Task material START
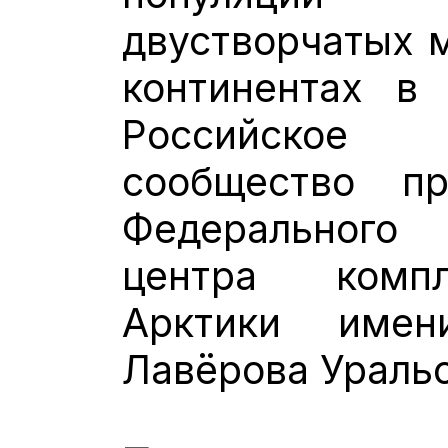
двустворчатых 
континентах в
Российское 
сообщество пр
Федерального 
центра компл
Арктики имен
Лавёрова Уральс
Task material END
Task material START
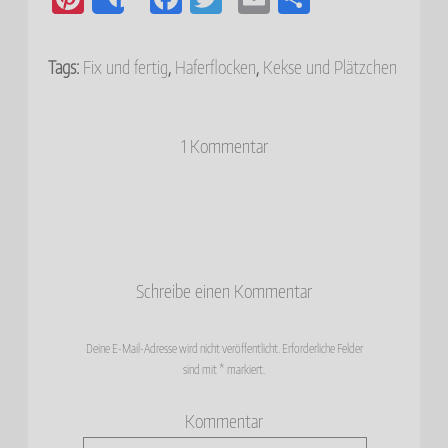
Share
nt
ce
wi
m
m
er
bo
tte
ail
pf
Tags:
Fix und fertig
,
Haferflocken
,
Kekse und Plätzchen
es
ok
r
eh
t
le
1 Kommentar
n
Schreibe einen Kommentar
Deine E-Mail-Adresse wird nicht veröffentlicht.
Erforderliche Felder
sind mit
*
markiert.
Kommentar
Task material END
Task material START
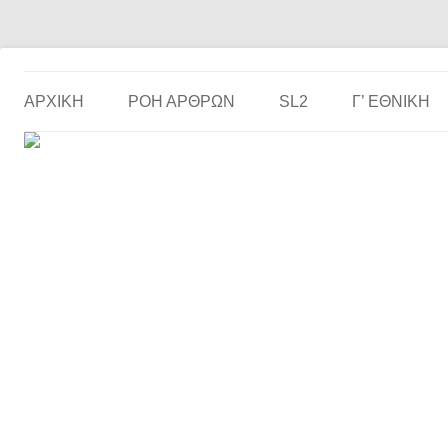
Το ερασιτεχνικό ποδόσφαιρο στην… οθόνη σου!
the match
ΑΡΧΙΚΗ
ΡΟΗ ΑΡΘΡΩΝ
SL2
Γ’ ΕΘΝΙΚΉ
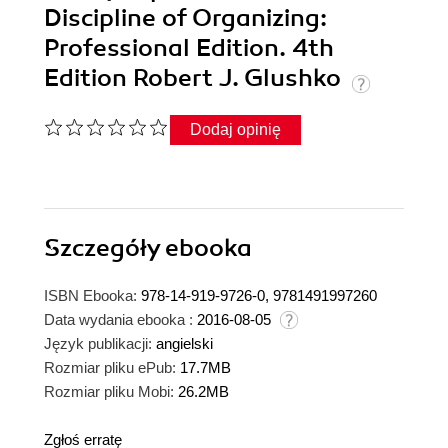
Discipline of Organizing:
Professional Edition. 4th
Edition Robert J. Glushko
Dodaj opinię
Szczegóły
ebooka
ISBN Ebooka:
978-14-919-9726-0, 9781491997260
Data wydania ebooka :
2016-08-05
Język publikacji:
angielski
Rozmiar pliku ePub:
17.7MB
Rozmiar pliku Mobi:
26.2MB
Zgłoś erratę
Task material END
In the records above, find every line with the word "Edition" and copy it.

Output
Professional Edition. 4th
Edition Robert J. Glushko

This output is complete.